This is the catalogue of an imaginatively conceived and well-researched exhibition. Its lengthy and informative essays, by Michael Komanecky, Edgar Peters Bowron, Clara Bargellini, Isabel Horovits, Jorgen Wadum, and Ekkehard Westermann, span the fields of art history, art conservation and economic history.
Introductory essays focus on the many roles of copper in European history, its mining, processing and trade, and the evolution of copper as a painting support. As the earliest metal known to have been used by humans, copper came to have a wide range of everyday functions, ranging from common tools, rivets and other metal parts for shipbuilding, and the strings of musical instruments, to the plates used by engravers and etchers. In Western Europe during the second half of the sixteenth century, copper outdistanced wood panel as a painting support, reasons for this include the relative ease of preparation before painting and its smoothness and stability. Indeed, its use was a major impetus for the development of the genre known as cabinet painting.
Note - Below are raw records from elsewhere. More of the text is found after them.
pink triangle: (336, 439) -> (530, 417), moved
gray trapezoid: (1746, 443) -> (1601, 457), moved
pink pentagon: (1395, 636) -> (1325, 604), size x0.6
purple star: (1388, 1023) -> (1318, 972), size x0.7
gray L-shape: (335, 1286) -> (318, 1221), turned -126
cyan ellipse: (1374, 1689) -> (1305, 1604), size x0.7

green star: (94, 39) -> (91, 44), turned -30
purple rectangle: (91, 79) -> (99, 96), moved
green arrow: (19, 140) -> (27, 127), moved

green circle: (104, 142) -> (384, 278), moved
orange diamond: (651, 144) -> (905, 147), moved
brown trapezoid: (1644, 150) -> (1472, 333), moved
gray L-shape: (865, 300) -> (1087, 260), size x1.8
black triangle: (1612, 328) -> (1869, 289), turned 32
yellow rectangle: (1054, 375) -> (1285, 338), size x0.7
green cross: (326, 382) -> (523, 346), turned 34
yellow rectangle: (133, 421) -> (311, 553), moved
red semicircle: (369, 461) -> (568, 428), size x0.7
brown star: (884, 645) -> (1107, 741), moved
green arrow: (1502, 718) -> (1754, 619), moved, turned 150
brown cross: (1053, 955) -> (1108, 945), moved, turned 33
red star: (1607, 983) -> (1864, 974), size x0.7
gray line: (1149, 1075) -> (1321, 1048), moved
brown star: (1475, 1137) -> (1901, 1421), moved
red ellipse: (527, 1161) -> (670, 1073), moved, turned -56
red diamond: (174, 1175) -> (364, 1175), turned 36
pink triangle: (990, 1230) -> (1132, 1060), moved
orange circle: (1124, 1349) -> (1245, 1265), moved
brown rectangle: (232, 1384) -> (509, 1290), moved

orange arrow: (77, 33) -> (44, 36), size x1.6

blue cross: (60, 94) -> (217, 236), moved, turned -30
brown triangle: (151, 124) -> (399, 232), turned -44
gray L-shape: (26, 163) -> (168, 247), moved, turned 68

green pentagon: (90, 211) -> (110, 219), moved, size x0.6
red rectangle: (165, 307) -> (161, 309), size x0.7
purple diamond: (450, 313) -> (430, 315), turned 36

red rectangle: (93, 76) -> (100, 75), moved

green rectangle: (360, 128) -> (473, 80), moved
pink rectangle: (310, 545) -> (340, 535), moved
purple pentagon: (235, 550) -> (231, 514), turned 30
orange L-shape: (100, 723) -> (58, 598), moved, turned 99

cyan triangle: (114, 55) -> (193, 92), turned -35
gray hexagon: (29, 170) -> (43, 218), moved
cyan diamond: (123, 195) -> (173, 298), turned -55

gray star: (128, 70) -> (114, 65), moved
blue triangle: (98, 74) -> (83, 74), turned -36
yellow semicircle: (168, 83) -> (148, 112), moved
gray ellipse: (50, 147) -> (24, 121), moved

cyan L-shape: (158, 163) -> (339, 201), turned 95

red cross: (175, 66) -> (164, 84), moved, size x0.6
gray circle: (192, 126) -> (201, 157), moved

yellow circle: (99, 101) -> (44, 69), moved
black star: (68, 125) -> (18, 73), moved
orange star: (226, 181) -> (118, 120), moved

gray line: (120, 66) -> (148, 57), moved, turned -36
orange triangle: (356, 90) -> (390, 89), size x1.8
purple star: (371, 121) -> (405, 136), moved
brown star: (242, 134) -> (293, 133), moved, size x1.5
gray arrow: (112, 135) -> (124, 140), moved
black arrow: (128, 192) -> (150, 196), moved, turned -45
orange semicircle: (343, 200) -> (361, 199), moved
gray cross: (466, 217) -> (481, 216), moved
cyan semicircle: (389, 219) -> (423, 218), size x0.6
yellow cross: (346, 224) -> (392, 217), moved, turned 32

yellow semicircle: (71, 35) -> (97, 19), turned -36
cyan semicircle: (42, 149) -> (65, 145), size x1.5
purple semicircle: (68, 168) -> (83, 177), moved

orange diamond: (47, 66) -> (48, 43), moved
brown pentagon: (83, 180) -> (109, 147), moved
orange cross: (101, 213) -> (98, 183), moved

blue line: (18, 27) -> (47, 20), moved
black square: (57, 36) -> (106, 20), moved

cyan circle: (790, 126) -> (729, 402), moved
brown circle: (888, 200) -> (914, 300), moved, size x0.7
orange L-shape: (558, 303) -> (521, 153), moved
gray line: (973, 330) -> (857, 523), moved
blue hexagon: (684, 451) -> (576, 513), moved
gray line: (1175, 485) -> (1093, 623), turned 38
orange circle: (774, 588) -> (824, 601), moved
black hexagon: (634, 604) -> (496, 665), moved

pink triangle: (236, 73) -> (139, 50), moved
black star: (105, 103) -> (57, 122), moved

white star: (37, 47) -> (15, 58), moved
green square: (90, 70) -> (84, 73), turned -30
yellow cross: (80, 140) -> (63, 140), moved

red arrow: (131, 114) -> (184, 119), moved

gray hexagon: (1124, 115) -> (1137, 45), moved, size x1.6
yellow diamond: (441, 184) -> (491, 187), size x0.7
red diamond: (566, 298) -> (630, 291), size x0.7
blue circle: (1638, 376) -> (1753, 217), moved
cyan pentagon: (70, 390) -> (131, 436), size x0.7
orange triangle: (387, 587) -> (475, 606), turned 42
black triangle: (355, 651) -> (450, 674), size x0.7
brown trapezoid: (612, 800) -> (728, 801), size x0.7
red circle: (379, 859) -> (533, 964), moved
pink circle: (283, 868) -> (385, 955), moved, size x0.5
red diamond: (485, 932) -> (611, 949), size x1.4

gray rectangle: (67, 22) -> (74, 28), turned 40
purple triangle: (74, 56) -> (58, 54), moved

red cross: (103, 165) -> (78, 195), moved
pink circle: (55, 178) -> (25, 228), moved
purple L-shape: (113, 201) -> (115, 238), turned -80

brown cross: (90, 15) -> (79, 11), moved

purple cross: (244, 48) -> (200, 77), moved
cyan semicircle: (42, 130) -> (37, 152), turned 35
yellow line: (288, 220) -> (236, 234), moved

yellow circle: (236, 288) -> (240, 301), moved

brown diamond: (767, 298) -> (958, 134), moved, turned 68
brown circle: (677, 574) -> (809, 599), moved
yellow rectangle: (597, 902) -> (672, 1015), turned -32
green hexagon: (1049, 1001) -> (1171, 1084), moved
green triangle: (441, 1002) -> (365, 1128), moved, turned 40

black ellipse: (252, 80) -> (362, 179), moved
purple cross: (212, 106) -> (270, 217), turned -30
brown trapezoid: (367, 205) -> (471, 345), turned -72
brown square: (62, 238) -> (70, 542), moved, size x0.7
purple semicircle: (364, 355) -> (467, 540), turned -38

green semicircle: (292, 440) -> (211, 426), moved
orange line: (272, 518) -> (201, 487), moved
Painters featured in the essays and catalogue include the influental Italian, Giulio Clovio, as well as Netherlandish and German artists who developed their techniques in Italy, including Paul Bril, Bartholomeus Spranger and other painters of the Prague Circle, Joos de Momper II, Jan Brueghel, and Johann Rottenhammer. Artists of the next generation include Jan van Kessel I, Hendrick van Steenwijk and Frans van Mieris. Those leading practitioners whose works do not appear in the catalogue are well represented in the essay section, which has lavish color illustrations. Further, the catalogue texts enhance the introductory essays, as they investigate the place paintings on copper held within specific artists’ works.
Scholars interested in the diffusion of artistic genres to Latin America will appreciate Clara Bargellini’s essay which discusses programs of paintings on copper, some imported from the Netherlands, in Mexico, Chile, Peru, and other Spanish colonies. Further, Jorgen Wadum’s study of the marks of Antwerp coppersmiths should provide further evidence for authenticating and localizing anonymous paintings.
This is a rare compendium of information on what was a significant genre of painting in the late sixteenth and seventeenth centuries. The comprehensive nature of the essays makes this a valuable reference for any library on painting.